PURPOSE: Pre-clinical experiments have demonstrated the accuracy of intravenous 99mTc labeled deimmunized anti-crosslinked fibrin (anti-D-dimer) Fab’ fragments (ThromboView®) for imaging thromboemboli with single photon emission computed tomography (SPECT). We now report the results of a phase 1b clinical study of ThromboView® combined with SPECT in patients with acute pulmonary thromboembolism.
METHODS: Patients (n = 14) were recruited based on contrast-enhanced helical CT scans demonstrating intra-luminal filling defects within segmental or larger pulmonary arteries, representing pulmonary thrombo-emboli. Within 72 hours of the CT scan acquisitions, ThromboView® (0.5 mg, 710-850 MBq 99mTc) was administered intravenously. Thoracic SPECT scans were acquired immediately, two hours and four hours after ThromboView® administration. The locations of SPECT scan “hot spots” (representing ThromboView® accumulations) were compared to the locations of pulmonary emboli detected by CT.
RESULTS: In all patients, pulmonary thrombo-emboli located independently within the proximal pulmonary arteries by CT scan corresponded to “hot spots” within the lung fields on the SPECT four hours after ThromboView® administration. Hot spots were identified consistently on axial, sagittal and coronal SPECT images. ThromboView® administration was well tolerated in all patients.
CONCLUSION: ThromboView® accumulations identified by SPECT (“hot spot” images), can disclose the locations of acute pulmonary thrombo-emboli in patients. ThromboView® directly highlights the emboli on the basis of their fibrin content, providing accurate diagnostic images. ThromboView® imaging can be performed in a clinically feasible time frame, is well-tolerated and avoids exposure to nephrotoxic radiographic contrast agents.
CLINICAL IMPLICATIONS: SPECT imaging with ThromboView® appears to be a useful diagnostic modality for detection of pulmonary thrombo-embolism, and this will be investigated in larger clinical studies. Detection based on crosslinked fibrin binding may be especially useful in situations where it is necessary to distinguish acute emboli (due to recent thrombosis) from other pathological entities within the pulmonary arteries, such as unresolved previous thrombo-emboli or intraluminal scars.

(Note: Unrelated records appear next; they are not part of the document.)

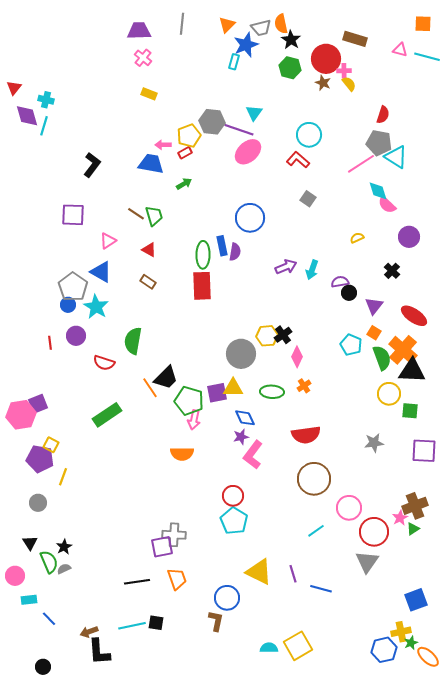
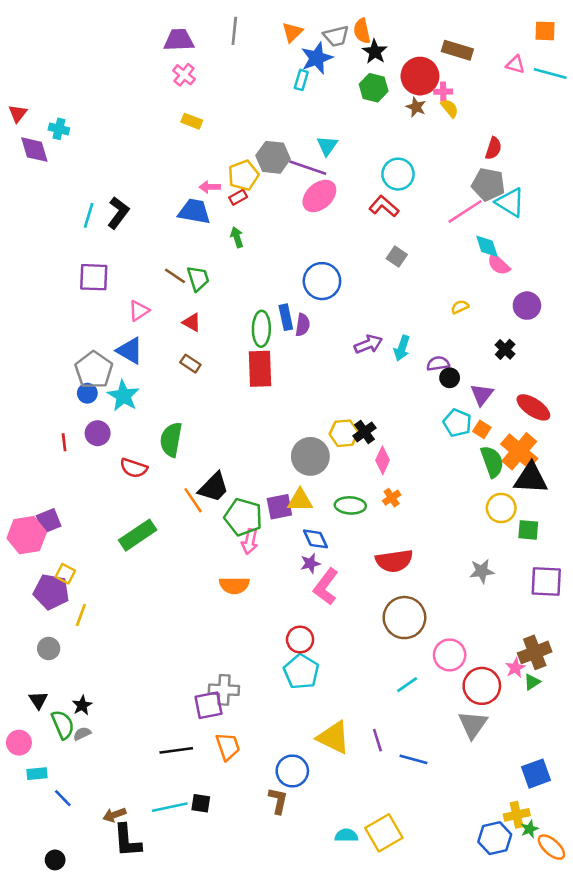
cyan line: (44, 126) -> (89, 215), moved
green arrow: (184, 184) -> (237, 237), turned -77
cyan pentagon: (351, 345) -> (457, 423), moved

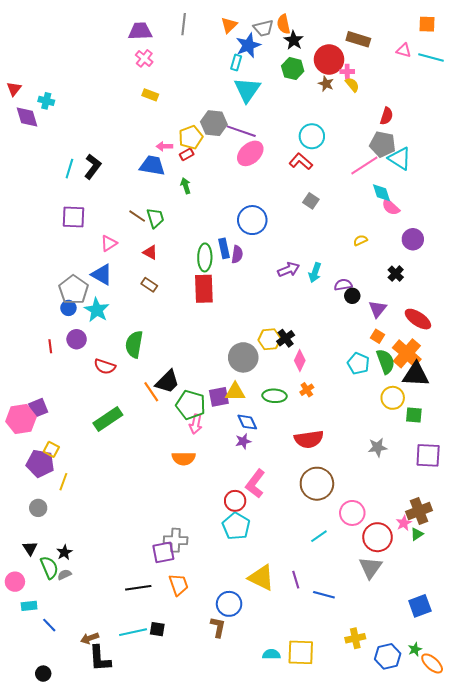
cyan triangle: (327, 146) -> (247, 90), moved, size x1.6
cyan pentagon: (457, 423) -> (358, 363), moved
pink L-shape: (326, 587) -> (255, 484), moved
yellow cross: (517, 815) -> (355, 638), moved
yellow square: (384, 833) -> (301, 652), turned 32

DISCLOSURE: Timothy Morris, Grant monies (from sources other than industry) ACCP CHEST Foundation: GlaxoSmithKline Distinguished Scholar in Thrombosis & NIH R21 HL080302-01: Chronic Thromboembolic Pulmonary Hypertension; Grant monies (from industry related sources) Agenix. Development of radiolabeled anti-D-dimer antibodies for clinical use in detecting acute pulmonary emboli; Product/procedure/technique that is considered research and is NOT yet approved for any purpose. The potential of anti-D-Dimer antibodies for use as diagnostic agents to detect acute pulmonary thromboembolism.